Quem assistiu às pré-estreias, no Festival do Rio ou na Mostra de São Paulo, de “Setenta”, de Emília Silveira, percebeu um sopro de novidade no documentário político brasileiro. O filme, que recupera a história dos 70 brasileiros banidos e exilados no Chile, em 1970, nos leva à constatação de que são as mulheres as responsáveis pela renovação do tom nas abordagens do duro período da ditadura militar. Flávia Castro já havia causado grande entusiasmo com “Diário de uma Busca”, sobre o pai, militante político que foi parar nas páginas policiais da imprensa, acusado (injustamente?) de crime comum. Depois vieram Lúcia Murat e Tata Amaral. Com “Uma Longa Viagem”, Lúcia registrou a esquizofrenia do irmão, um viajante de alma hippie, cuja trajetória estabeleceu contraste com a da própria realizadora (presa política na juventude) e o outro irmão, o médico Miguel Murat. Tata Amaral, com a ficção “Hoje”, deixou em segundo plano os grandes panoramas históricos para tratar das memórias e afetos íntimos da viúva de um preso político.
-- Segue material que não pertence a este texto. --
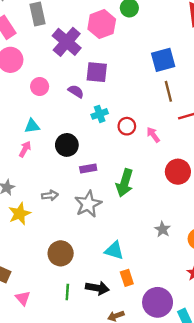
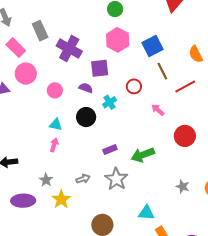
pink hexagon: (102, 24) -> (118, 40), moved
cyan triangle: (32, 126) -> (56, 124), turned 32
red circle: (127, 126) -> (134, 86), moved
black circle: (67, 145) -> (86, 117), moved
green arrow: (125, 183) -> (143, 155), turned 65

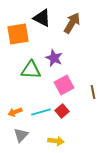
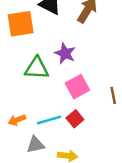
gray triangle: (21, 135) -> (35, 145), moved, turned 35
Agora, duas realizadoras, Maria Clara Escobar (com “Meus Dias com Ele”) e Emília Silveira (com “Setenta”), seguem os passos de suas antecessoras. Emília, ex-presa política e jornalista respeitada, soma a dolorosos depoimentos de ex-guerrilheiros boas doses de humor. Sim, humor! É só conferir os divertidos depoimentos de Wilson Negão e Reinaldo Guarany, enriquecidos por montagem ágil e por um bom (e econômico) uso de trechos de filmes da dupla Haskell Wexler & Saul Landau (“Brasil – Uma Reportagem sobre a Tortura”, 1971), Luiz Alberto Sanz e Pedro Chaskel (“Não É Hora de Chorar”) e Sanz e Lars Safströn (“Nar Stunden ar Inne”). O documentário, há que se registrar, traz o logotipo da Globo Filmes. Sinal de que o império dos Marinhos pretende, depois de décadas de conivência, afastar-se do apoio explícito à ditadura militar.